An exhibition of art and poetry by Jewish children interned in the Terezin ghetto during World War II will open to coincide with National Harmony Day today.
Citizenship and Multicultural Interests Minister Rob Johnson, who will launch the exhibition at the WA Museum, said all Western Australians should see this powerful and thought-provoking exhibition.
Only 100 of the 15,000 children interned at Terezin, in what is now the Czech Republic, survived.
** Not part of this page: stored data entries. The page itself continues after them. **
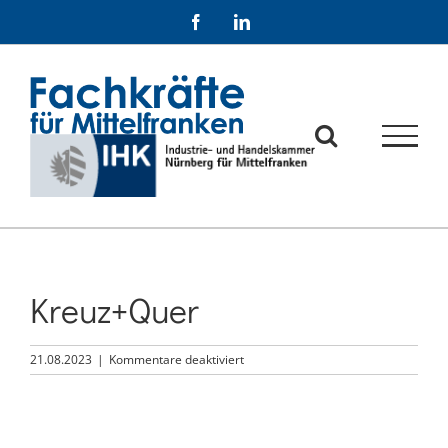
Zum
Facebook
LinkedIn
Inhalt
springen
Kreuz+Quer
für
21.08.2023
|
Kommentare deaktiviert
Kreuz+Quer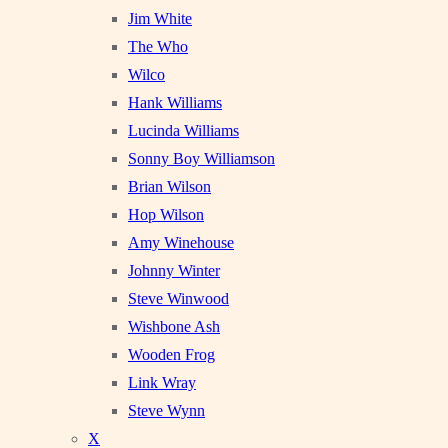
Jim White
The Who
Wilco
Hank Williams
Lucinda Williams
Sonny Boy Williamson
Brian Wilson
Hop Wilson
Amy Winehouse
Johnny Winter
Steve Winwood
Wishbone Ash
Wooden Frog
Link Wray
Steve Wynn
X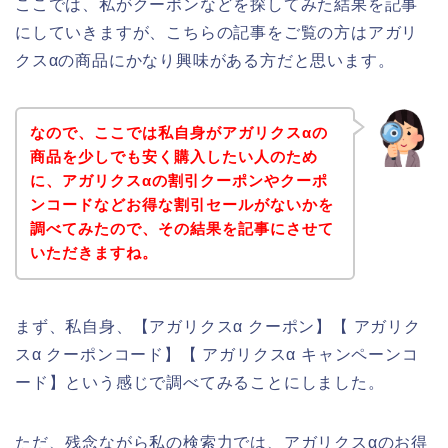
ここでは、私がクーポンなどを探してみた結果を記事
にしていきますが、こちらの記事をご覧の方はアガリ
クスαの商品にかなり興味がある方だと思います。
なので、ここでは私自身がアガリクスαの
商品を少しでも安く購入したい人のため
に、アガリクスαの割引クーポンやクーポ
ンコードなどお得な割引セールがないかを
調べてみたので、その結果を記事にさせて
いただきますね。
まず、私自身、【アガリクスα クーポン】【 アガリク
スα クーポンコード】【 アガリクスα キャンペーンコ
ード】という感じで調べてみることにしました。
ただ、残念ながら私の検索力では、アガリクスαのお得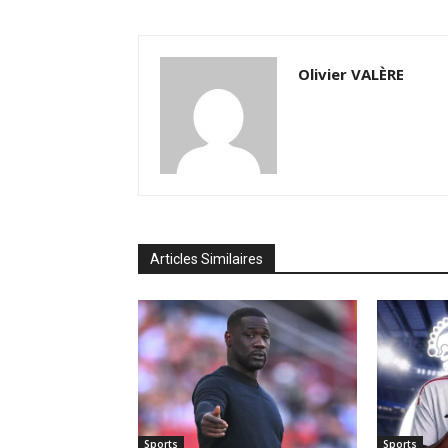
Olivier VALÈRE
Articles Similaires
Sports
Sports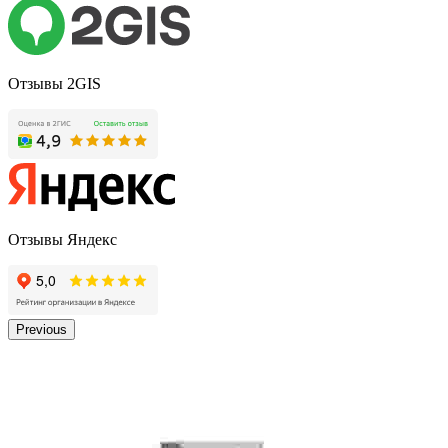
Отзывы 2GIS
Отзывы Яндекс
Previous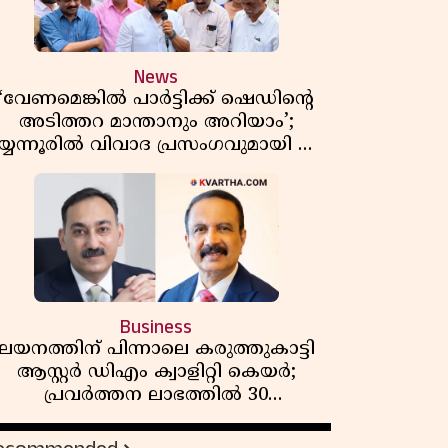
News
‘വേണമെങ്കിൽ പാർട്ടിക്ക് ഷെഡിൻ്റെ
അടിത്തറ മാന്താനും അറിയാം’;
യ്യന്നൂരിൽ വിവാദ പ്രസംഗവുമായി കെ
കെ രാഗേഷ്
Business
ലയനത്തിന് പിന്നാലെ കരുത്തുകാട്ടി
ആസ്റ്റർ ഡിഎം ക്വാളിറ്റി കെയർ;
പ്രവർത്തന ലാഭത്തിൽ 30
ശതമാനത്തിൻ്റെ വളർച്ച,
വരുമാനത്തിലും ലാഭത്തിലും വൻ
Most died of starvation, disease or exhaustion while others were transported to the Auschwitz concentration camp.
After the Russian army liberated Terezin, 4,000 children’s drawings were found in two suitcases.
Mr Johnson said this exhibition - The Children of Terezin: Their Art … Their Legacy - featured 80 pieces of art and poetry.
“The pictures and poems send a message across the decades,” Mr Johnson said. “They reflect the triumph of the human spirit over terrible adversity.
“They also serve as a graphic reminder of the importance of accepting and valuing cultural and racial diversity.
“To reinforce this message, I’m launching this exhibition as part of National Harmony Day, which coincides with the United Nations Day for the Elimination of Racial Discrimination.”
Ron Samuel, president of the Jewish Community Council of WA, said the exhibition was an important event for the State.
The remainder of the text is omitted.